WORK TO COMPLETE: Could you set down exactly the lines of the data below, starting at the one that holds "Paper Milling / Heavy Textiles (ISIC 1701)" and ending at the one that holds "performance visibility accumulate", both included, and only those?
━━ TASK INPUT
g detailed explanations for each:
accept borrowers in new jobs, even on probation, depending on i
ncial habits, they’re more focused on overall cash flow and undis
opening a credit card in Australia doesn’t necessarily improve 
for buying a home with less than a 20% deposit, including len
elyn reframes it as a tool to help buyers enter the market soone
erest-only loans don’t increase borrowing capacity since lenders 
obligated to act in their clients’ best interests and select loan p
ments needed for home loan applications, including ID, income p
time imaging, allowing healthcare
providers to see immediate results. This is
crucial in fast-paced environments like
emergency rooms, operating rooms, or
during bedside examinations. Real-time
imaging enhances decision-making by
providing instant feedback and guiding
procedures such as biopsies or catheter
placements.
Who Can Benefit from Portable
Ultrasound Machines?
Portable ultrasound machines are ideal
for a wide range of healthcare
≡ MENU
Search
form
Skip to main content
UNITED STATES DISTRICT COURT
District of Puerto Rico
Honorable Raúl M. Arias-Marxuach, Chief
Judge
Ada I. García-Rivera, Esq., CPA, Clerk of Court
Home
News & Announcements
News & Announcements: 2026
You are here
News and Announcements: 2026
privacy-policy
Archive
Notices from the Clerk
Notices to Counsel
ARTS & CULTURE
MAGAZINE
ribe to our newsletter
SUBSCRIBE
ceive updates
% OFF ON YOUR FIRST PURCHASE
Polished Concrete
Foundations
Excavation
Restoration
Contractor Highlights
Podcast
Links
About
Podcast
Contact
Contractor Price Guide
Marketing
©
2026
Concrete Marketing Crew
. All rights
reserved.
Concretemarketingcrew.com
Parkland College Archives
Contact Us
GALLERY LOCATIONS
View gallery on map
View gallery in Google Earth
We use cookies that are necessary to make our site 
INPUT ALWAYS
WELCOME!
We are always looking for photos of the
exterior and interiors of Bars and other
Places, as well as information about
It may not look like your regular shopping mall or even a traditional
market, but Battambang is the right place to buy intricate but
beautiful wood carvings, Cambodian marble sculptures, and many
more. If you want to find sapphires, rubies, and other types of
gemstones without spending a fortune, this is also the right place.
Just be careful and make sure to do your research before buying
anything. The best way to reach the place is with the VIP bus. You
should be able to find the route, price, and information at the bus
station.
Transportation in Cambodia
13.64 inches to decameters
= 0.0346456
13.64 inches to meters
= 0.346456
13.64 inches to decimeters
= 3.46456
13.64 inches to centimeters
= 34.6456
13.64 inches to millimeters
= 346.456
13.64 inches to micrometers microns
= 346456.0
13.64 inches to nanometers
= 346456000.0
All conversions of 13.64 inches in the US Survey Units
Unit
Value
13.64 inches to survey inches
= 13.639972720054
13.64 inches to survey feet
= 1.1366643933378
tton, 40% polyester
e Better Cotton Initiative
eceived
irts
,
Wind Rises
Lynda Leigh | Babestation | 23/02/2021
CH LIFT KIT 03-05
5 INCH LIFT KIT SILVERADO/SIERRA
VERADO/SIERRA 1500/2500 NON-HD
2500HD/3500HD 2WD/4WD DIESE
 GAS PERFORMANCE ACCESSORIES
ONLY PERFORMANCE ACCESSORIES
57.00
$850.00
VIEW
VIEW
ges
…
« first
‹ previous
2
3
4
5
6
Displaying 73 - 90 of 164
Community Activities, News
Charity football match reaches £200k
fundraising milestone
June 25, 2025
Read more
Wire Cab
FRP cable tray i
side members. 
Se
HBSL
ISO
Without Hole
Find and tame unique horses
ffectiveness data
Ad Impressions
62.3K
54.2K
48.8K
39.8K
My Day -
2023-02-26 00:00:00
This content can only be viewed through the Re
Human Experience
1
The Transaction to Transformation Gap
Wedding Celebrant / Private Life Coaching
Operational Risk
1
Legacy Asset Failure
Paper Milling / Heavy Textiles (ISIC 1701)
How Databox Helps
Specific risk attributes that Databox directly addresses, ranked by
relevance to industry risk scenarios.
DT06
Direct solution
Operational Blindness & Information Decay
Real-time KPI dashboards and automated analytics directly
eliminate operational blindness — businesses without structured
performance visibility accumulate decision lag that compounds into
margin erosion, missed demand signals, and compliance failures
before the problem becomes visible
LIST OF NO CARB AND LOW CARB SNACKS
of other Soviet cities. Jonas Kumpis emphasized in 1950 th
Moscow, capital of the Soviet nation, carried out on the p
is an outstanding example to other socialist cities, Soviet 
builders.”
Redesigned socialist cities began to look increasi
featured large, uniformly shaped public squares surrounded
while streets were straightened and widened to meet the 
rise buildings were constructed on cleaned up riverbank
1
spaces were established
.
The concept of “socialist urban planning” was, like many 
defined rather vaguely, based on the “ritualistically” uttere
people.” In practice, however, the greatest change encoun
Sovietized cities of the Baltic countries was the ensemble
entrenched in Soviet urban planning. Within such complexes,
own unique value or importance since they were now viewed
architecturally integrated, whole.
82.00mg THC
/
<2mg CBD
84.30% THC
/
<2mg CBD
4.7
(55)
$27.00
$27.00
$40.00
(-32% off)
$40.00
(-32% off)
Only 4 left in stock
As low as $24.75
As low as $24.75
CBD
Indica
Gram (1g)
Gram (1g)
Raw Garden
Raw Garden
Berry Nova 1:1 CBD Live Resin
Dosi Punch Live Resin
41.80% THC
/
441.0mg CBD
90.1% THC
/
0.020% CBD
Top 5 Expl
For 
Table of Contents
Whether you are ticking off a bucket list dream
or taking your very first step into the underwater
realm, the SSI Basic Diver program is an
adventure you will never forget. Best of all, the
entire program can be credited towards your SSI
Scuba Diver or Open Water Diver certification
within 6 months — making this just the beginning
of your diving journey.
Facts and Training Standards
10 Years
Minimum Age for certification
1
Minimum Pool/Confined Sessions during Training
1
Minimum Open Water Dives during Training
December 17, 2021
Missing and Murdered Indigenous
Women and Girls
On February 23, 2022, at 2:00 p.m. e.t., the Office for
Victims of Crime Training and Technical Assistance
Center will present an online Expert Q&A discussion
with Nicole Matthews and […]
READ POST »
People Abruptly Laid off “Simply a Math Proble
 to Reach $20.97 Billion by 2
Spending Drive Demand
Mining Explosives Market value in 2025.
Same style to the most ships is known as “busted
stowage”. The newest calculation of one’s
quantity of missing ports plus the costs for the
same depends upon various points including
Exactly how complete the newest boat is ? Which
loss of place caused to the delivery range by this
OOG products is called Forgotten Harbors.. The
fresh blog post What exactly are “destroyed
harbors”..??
━━━━
PROBLEM SOLUTION:
Paper Milling / Heavy Textiles (ISIC 1701)
How Databox Helps
Specific risk attributes that Databox directly addresses, ranked by
relevance to industry risk scenarios.
DT06
Direct solution
Operational Blindness & Information Decay
Real-time KPI dashboards and automated analytics directly
eliminate operational blindness — businesses without structured
performance visibility accumulate decision lag that compounds into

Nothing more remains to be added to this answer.